It was not long before “Stapme,” as he was called by his squadron mates, had a chance to test his skills during the Battle of Britain. His first taste of action was off the east coast of Scotland on July 3, 1940. During the mission, he joined two others in downing a Junkers Ju-88A, and a little more than two weeks later he and squadron mate Flying Officer Robin M. “Bubble” Waterston shared a victory over a Dornier Do-17Z.

One of Stapleton’s fellow pilots, Richard Hillary, later described the young South African in his classic account of the war in the air, The Last Enemy. “Another from overseas was Hugh Stapleton, a South African,” Hillary wrote. “He hoped to return after the war and run an orange farm. He too was over six feet tall, thick-set, with a mass of blond hair which he never brushed. He was twenty and married, with a rough savoir-faire beyond his years, acquired from an early unprotected acquaintance with life. He was always losing buttons off his uniform and had a pair of patched trousers which the rest of the Squadron swore he slept in. He was completely slap-happy and known as ‘Stapme’ because of his predilection for ‘Popeye’ in a Daily Mirror comic strip, his favourite.”

While Stapleton was generally happy with Hillary’s description, there were a few mistakes that he later corrected. His name was never Hugh, and while the nickname came from a Daily Mirror comic strip, it was not “Popeye.” The comic Stapleton favored was in fact one that featured a cartoon lovely who was notorious for removing her clothes at the slightest provocation. His favorite character was the lecherous Captain ReillyFfoull, whose frequent pronouncements of “Stap me, what a filly!” always tickled the pilots, particularly Stapleton.

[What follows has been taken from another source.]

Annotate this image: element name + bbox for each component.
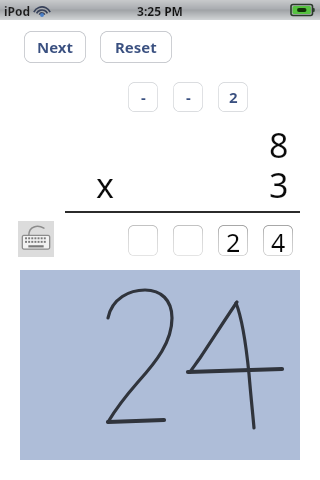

It was while flying from Montrose, Scotland, that Stapleton and his colleagues received an open invitation from Lord Dalhousie to spend days off at his hunting lodge in Glen Esk. During one of those retreats, Stapleton met the “Tarfside kids,” who were described in Hillary’s book.

“How Stapme and Bubble had first come upon them I never discovered, but from the moment that I saw those children I too was under their spell,” Hillary wrote. “I lost my heart to Betty Davie, aged 10.”

The children, whose ages ranged from 6 to 16, lived in Tarfside and went to school close to where Stapleton’s squadron was stationed. Four pilots—Hillary, Stapleton, Waterston and Pilot Officer Roland “Razz” Berry—formed a very close relationship with the children and played with them regularly. “The legend of the children of Tarfside soon spread through the Squadron,” recorded Hillary, “and no three machines would return from a practice flight without first sweeping in tight formation low along the bed of the valley where the children, grouped on a patch of grass by the road, would wave and shout and dance in ecstasy.”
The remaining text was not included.